**Data to process**
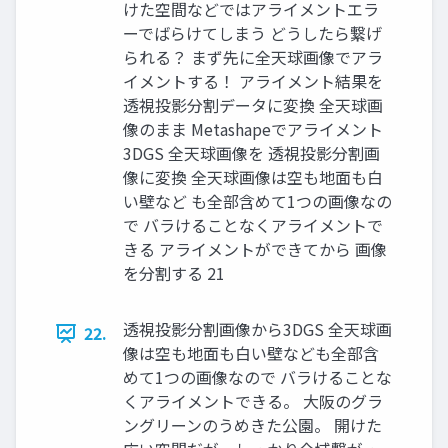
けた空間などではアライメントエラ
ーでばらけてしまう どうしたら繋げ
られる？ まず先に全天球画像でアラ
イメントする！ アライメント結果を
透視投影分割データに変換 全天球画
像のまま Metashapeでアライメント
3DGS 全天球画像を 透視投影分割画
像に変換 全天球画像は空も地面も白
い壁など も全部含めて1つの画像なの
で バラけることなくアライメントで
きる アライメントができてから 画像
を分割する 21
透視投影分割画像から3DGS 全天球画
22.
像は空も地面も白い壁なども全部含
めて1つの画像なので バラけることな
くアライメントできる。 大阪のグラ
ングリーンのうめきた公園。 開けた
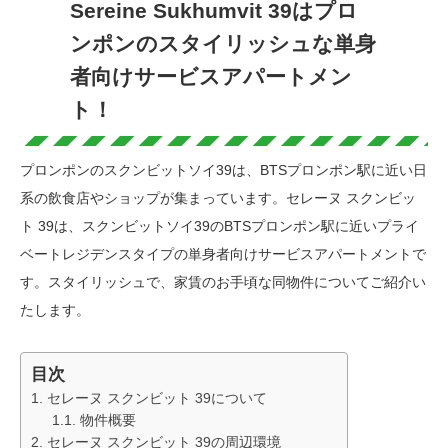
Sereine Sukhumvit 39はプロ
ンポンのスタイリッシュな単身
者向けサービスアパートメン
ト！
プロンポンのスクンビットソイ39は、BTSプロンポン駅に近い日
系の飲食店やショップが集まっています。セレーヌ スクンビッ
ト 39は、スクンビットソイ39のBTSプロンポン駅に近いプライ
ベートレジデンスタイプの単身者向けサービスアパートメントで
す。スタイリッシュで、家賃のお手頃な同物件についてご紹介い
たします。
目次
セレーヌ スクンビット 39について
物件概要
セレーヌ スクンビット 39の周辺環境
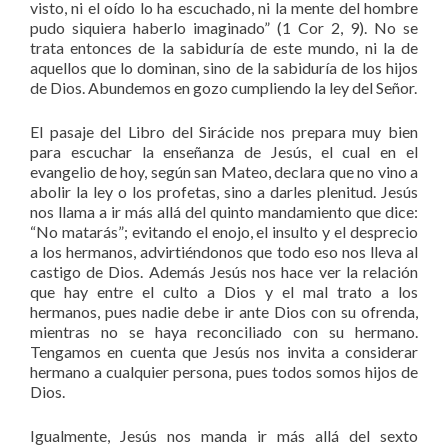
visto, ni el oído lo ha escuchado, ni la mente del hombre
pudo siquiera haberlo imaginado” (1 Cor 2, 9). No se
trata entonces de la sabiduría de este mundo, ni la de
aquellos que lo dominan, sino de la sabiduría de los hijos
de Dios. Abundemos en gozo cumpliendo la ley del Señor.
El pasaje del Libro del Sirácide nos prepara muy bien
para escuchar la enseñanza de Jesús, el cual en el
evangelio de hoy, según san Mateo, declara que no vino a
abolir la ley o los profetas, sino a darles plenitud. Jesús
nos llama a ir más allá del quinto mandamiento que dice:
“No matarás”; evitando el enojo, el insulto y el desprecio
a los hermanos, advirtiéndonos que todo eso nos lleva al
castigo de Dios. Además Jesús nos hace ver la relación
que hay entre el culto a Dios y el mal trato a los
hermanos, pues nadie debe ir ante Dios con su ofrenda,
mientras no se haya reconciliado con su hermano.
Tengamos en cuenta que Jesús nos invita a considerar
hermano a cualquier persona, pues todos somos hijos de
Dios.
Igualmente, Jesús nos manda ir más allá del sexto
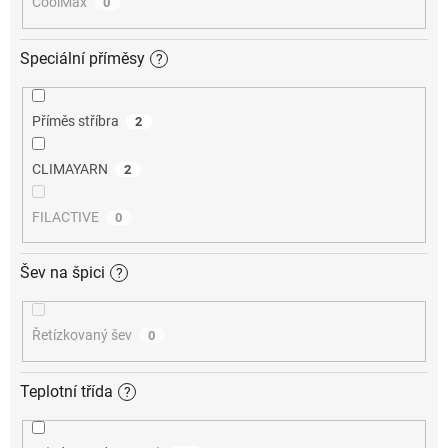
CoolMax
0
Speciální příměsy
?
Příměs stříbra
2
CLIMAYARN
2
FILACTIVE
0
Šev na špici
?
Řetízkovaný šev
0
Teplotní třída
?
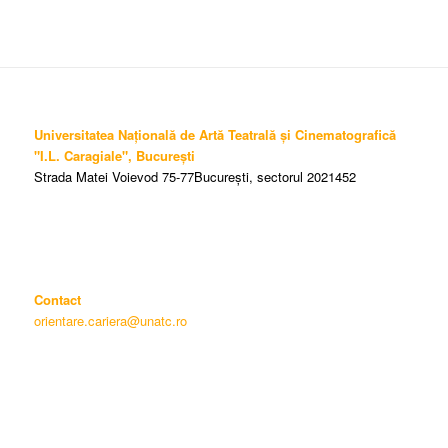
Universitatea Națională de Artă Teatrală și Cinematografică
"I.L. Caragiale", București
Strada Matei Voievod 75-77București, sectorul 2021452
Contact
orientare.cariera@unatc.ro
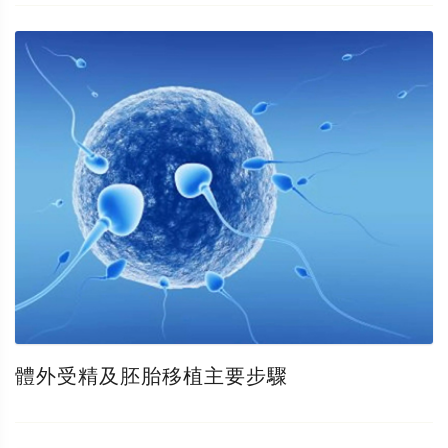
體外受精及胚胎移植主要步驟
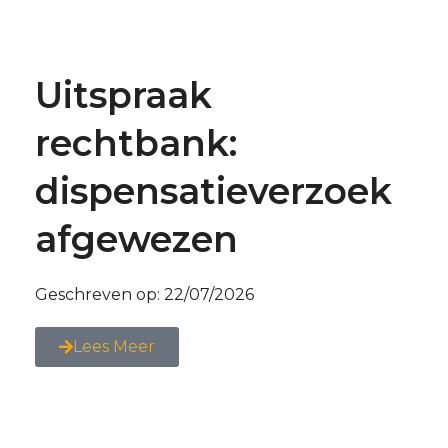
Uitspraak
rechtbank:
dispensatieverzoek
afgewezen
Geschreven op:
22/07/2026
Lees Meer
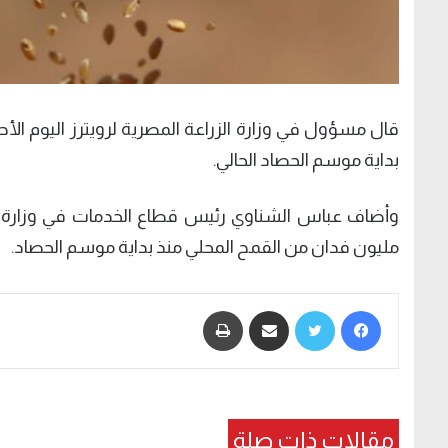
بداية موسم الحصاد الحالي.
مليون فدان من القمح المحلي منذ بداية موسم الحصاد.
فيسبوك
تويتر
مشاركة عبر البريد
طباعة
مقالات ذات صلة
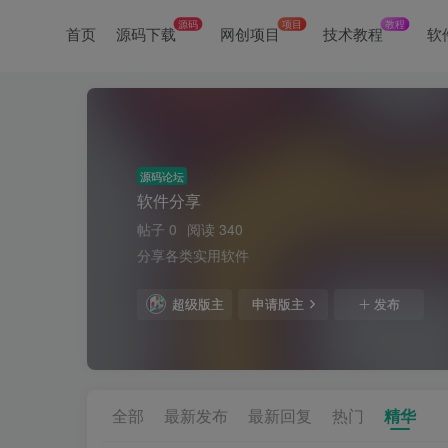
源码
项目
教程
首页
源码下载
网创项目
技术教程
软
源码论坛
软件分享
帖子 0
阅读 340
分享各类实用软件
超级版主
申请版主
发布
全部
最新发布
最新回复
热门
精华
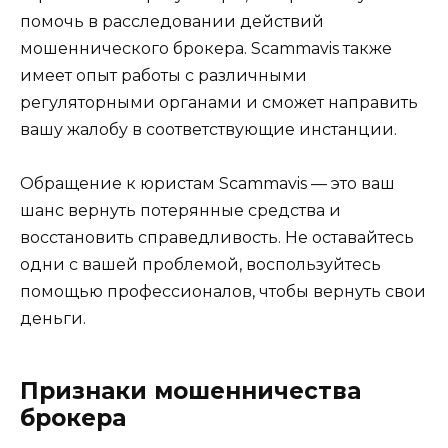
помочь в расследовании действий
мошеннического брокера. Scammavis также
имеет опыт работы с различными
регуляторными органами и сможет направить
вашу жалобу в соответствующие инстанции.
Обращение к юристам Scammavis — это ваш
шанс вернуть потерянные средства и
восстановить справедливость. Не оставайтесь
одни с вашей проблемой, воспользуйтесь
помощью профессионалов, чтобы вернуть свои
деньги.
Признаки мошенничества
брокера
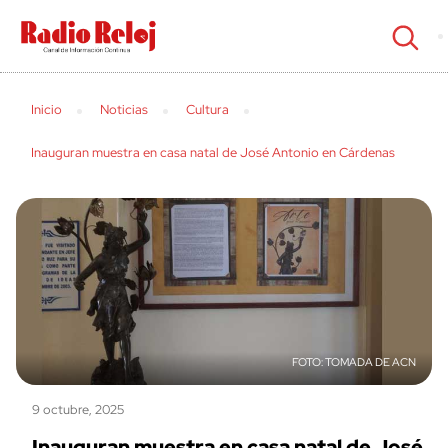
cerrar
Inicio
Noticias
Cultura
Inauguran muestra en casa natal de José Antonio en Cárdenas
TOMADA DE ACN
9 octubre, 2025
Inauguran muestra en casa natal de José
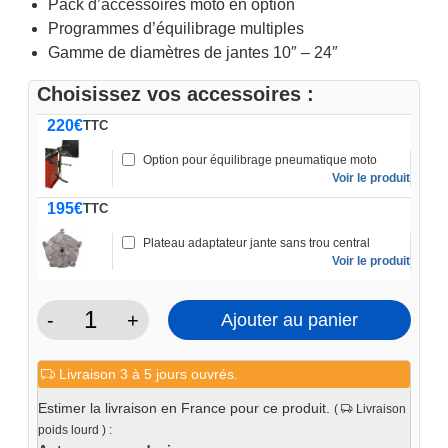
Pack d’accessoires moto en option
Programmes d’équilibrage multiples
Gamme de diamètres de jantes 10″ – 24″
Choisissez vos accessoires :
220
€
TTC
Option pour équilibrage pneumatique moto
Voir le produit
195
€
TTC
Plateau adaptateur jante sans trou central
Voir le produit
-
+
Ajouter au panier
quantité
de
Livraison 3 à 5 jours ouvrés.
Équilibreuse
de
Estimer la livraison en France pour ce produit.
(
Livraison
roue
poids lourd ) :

**Aim of the task**
All of the data above needs to be retyped exactly, with the pictures removed.

**Output for this exercise**
けた空間などではアライメントエラ
ーでばらけてしまう どうしたら繋げ
られる？ まず先に全天球画像でアラ
イメントする！ アライメント結果を
透視投影分割データに変換 全天球画
像のまま Metashapeでアライメント
3DGS 全天球画像を 透視投影分割画
像に変換 全天球画像は空も地面も白
い壁など も全部含めて1つの画像なの
で バラけることなくアライメントで
きる アライメントができてから 画像
を分割する 21
透視投影分割画像から3DGS 全天球画
22.
像は空も地面も白い壁なども全部含
めて1つの画像なので バラけることな
くアライメントできる。 大阪のグラ
ングリーンのうめきた公園。 開けた
Sereine Sukhumvit 39はプロ
ンポンのスタイリッシュな単身
者向けサービスアパートメン
ト！
プロンポンのスクンビットソイ39は、BTSプロンポン駅に近い日
系の飲食店やショップが集まっています。セレーヌ スクンビッ
ト 39は、スクンビットソイ39のBTSプロンポン駅に近いプライ
ベートレジデンスタイプの単身者向けサービスアパートメントで
す。スタイリッシュで、家賃のお手頃な同物件についてご紹介い
たします。
目次
セレーヌ スクンビット 39について
物件概要
セレーヌ スクンビット 39の周辺環境
visto, ni el oído lo ha escuchado, ni la mente del hombre
pudo siquiera haberlo imaginado” (1 Cor 2, 9). No se
trata entonces de la sabiduría de este mundo, ni la de
aquellos que lo dominan, sino de la sabiduría de los hijos
de Dios. Abundemos en gozo cumpliendo la ley del Señor.
El pasaje del Libro del Sirácide nos prepara muy bien
para escuchar la enseñanza de Jesús, el cual en el
evangelio de hoy, según san Mateo, declara que no vino a
abolir la ley o los profetas, sino a darles plenitud. Jesús
nos llama a ir más allá del quinto mandamiento que dice:
“No matarás”; evitando el enojo, el insulto y el desprecio
a los hermanos, advirtiéndonos que todo eso nos lleva al
castigo de Dios. Además Jesús nos hace ver la relación
que hay entre el culto a Dios y el mal trato a los
hermanos, pues nadie debe ir ante Dios con su ofrenda,
mientras no se haya reconciliado con su hermano.
Tengamos en cuenta que Jesús nos invita a considerar
hermano a cualquier persona, pues todos somos hijos de
Dios.
Igualmente, Jesús nos manda ir más allá del sexto
CoolMax
0
Speciální příměsy
?
Příměs stříbra
2
CLIMAYARN
2
FILACTIVE
0
Šev na špici
?
Řetízkovaný šev
0
Teplotní třída
?
Universitatea Națională de Artă Teatrală și Cinematografică
"I.L. Caragiale", București
Strada Matei Voievod 75-77București, sectorul 2021452
Contact
orientare.cariera@unatc.ro
體外受精及胚胎移植主要步驟
Uitspraak
rechtbank:
dispensatieverzoek
afgewezen
Geschreven op:
22/07/2026
Lees Meer
بداية موسم الحصاد الحالي.
مليون فدان من القمح المحلي منذ بداية موسم الحصاد.
فيسبوك
تويتر
مشاركة عبر البريد
طباعة
مقالات ذات صلة
源码
项目
教程
首页
源码下载
网创项目
技术教程
软
源码论坛
软件分享
帖子 0
阅读 340
分享各类实用软件
超级版主
申请版主
发布
全部
最新发布
最新回复
热门
精华
помочь в расследовании действий
мошеннического брокера. Scammavis также
имеет опыт работы с различными
регуляторными органами и сможет направить
вашу жалобу в соответствующие инстанции.
Обращение к юристам Scammavis — это ваш
шанс вернуть потерянные средства и
восстановить справедливость. Не оставайтесь
одни с вашей проблемой, воспользуйтесь
помощью профессионалов, чтобы вернуть свои
деньги.
Признаки мошенничества
брокера
cerrar
Inicio
Noticias
Cultura
Inauguran muestra en casa natal de José Antonio en Cárdenas
TOMADA DE ACN
9 octubre, 2025
Inauguran muestra en casa natal de José
Pack d’accessoires moto en option
Programmes d’équilibrage multiples
Gamme de diamètres de jantes 10″ – 24″
Choisissez vos accessoires :
220
€
TTC
Option pour équilibrage pneumatique moto
Voir le produit
195
€
TTC
Plateau adaptateur jante sans trou central
Voir le produit
-
+
Ajouter au panier
quantité
de
Livraison 3 à 5 jours ouvrés.
Équilibreuse
de
Estimer la livraison en France pour ce produit.
(
Livraison
roue
poids lourd ) :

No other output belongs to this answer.